For the Markov chain submodel, we dichotomized intracranial pressure (ICP) following the Brain Trauma Foundation (BTF) guidelines [29] in less than or equal to 20mmHg and greater than 20mmHg and used the transition rates that characterize the ICP process as covariates in the main outcome model. Out of a total of 20,866 ICP transitions between two consecutive hours, about 11% were from ICP ≤20 mmHg to >20 mmHg and vice versa, 63% ICP values remained ≤20 mmHg in two consecutive hours, and 15% remained >20 mmHg. Before dichotomization of ICP and to minimize informative missing ICP data, we applied an imputation procedure on the raw continuous data that is similar to the procedure applied by Yamal et al. [30]; we were left with a total of 316 ICP values missing post-imputation. After consultation with an expert clinician, the transition rates were modeled as dependent variables of the following physiological variables: PaO2, hemoglobin, MAP, PaCO2, temperature, delayed intracranial hematoma (DICH), and brain tissue hypoxia (BTH). For PaO2, hemoglobin, MAP, PaCO2, and temperature, we calculated a summary measure per patient defined as the number of times in 120 hours that the variable was outside a prespecified threshold, i.e., that had an abnormal value. For DICH and BTH we created indicator variables of whether the patient had adverse events of this type during the study time. For the transition rate from high (>20 mmHg) to normal or low ICP (≤20 mmHg), q₂₁, we also considered whether the patient had surgery for increased ICP and whether the drugs mannitol or barbiturates were given to decrease intracranial pressure.

Main outcome model

In the main outcome model we included as predictors the IMPACT prognostic score of unfavorable outcome (a score that contains information on baseline characteristics built by Steyerberg et al. [31]), that was multiplied by 10 for ease of interpretation; the Injury Severity Score (a score to assess trauma severity); the first ICP value recorded; and the transition rates q₁₂ and q₂₁ that characterize the ICP process of moving from a normal or low ICP state (≤20 mmHg, state 1) to a high ICP state (>20 mmHg, state 2).
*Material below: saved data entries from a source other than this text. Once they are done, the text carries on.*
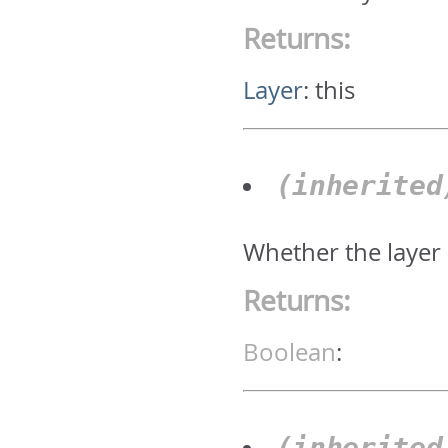
Returns:
Layer
:
this
(inherite
Whether the layer 
Returns:
Boolean
:
(inherite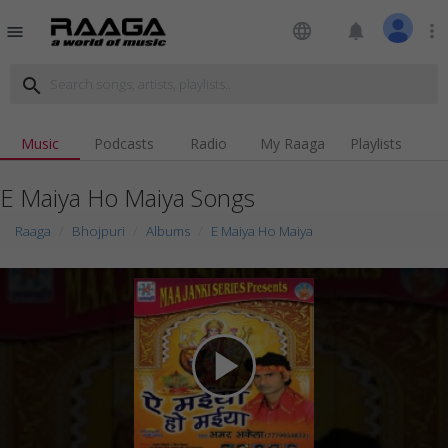
language
notifications
more_vert
menu
search
Music
Podcasts
Radio
My Raaga
Playlists
E Maiya Ho Maiya Songs
Raaga
Bhojpuri
Albums
E Maiya Ho Maiya
play_arrow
Statistical analyses for the EPO TBI study data were carried out using R version 3.3.1 (R Foundation for Statistical Computing). The optim function from the R package stats was applied to the coded joint likelihood function to obtain the parameters estimates and variance estimates of the proposed model.

4.2 Results of the joint proposed model

For our final analysis, in order to remove correlated covariates from the joint model, we applied a backward model selection based on the AIC (Akaike Information Criteria) strategy in two steps: first, we fitted the joint model and applied the backward selection in the ICP submodel only and secondly, we fitted the joint model using the reduced ICP submodel and selected covariates from the main outcome model only. Because the effect of the transition rate q₁₂ on the 6-month GOS was quite large when using hourly ICP data, we rescaled the time variable to have 15-minutes increments. Also, we standardized the continuous physiological variables in the Markov chain submodel to avoid computational issues.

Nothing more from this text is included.